キャンサーリサーチUKは、学術研究の資金調達と発展を支援する慈善団体であるLifeArcから資金提供を受けている、ある臨床試験を支援しています。この研究はCOVID-19だけに関するものであり、がんの臨床試験ではありません。
この試験の目的は、カモスタットと呼ばれる薬が、コロナウイルス(COVID-19)の症状の悪化を防ぐのに役立つかどうかを調べることです。この試験は、以下のような人を対象としています。
•50歳以上
•コロナウイルス(COVID-19)の陽性反応が出たことのある人
•自宅での生活に支障がない人
この試験はキャンサーリサーチUKの医薬品開発センター(Centre for Drug Development, CDD)によってサポートされています。
COVID-19とがん患者を対象とした研究(SOAP)
この研究では、がん患者と非がん患者のCOVID-19を調べ、免疫系がどのように応ずるかを調べています。
免疫系は、体がCOVID-19のような感染症や、がんなどの病気と闘うことを助けます。

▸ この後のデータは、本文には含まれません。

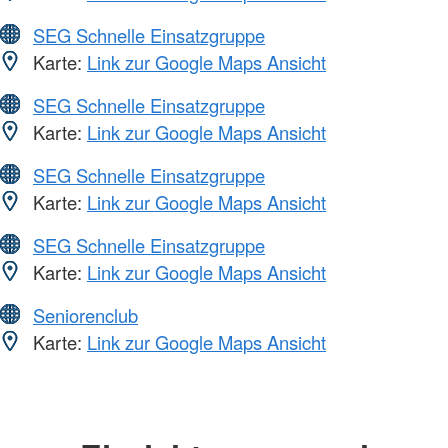
SEG Schnelle Einsatzgruppe
Karte:
Link zur Google Maps Ansicht
SEG Schnelle Einsatzgruppe
Karte:
Link zur Google Maps Ansicht
SEG Schnelle Einsatzgruppe
Karte:
Link zur Google Maps Ansicht
SEG Schnelle Einsatzgruppe
Karte:
Link zur Google Maps Ansicht
Seniorenclub
Karte:
Link zur Google Maps Ansicht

COVID-19の症状は、非常に軽症なものから重症なものまでさまざまです。免疫系がどのようにウイルスを見つけて応じるかによって、どのような症状が出るかが決まります。
2021年1月、研究チームはSOAP試験の初期(中間)結果を発表しました。後日、さらに詳しい結果を発表する予定です。
この試験では、固形がんの患者さんが、がんではない人と同じようにCOVID-19と戦うことができることが示されました。これは、進行がんの人も、がん治療を受けている人も同じでした。

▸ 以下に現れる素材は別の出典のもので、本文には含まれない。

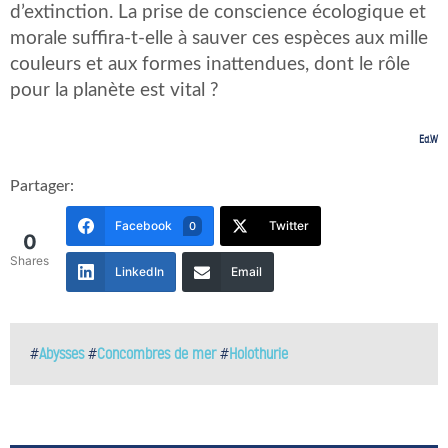
d’extinction. La prise de conscience écologique et
morale suffira-t-elle à sauver ces espèces aux mille
couleurs et aux formes inattendues, dont le rôle
pour la planète est vital ?
Ed.W
Partager:
Facebook
Twitter
0
0
Shares
LinkedIn
Email
#
Abysses
#
Concombres de mer
#
Holothurie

血液のがん(血液がん)の人は、ウイルスに対する応答に違いがありました。多くの人は、ウイルスを駆除するのに時間がかかりました。
研究チームは、固形がんの患者さんの多くは、がんでない人と同じようにCOVID-19と戦うことができると結論づけています。がん患者はCOVID-19に対する抗体を作ります。
しかし、ある種の血液がんの人はそうではありません。このような人たちには、綿密なフォローアップやワクチンの追加接種など、より慎重な管理が必要になるかもしれません。
研究チームは現在、COVID-19の予防接種ががん患者の免疫系にどのような影響を与えるかを調べています。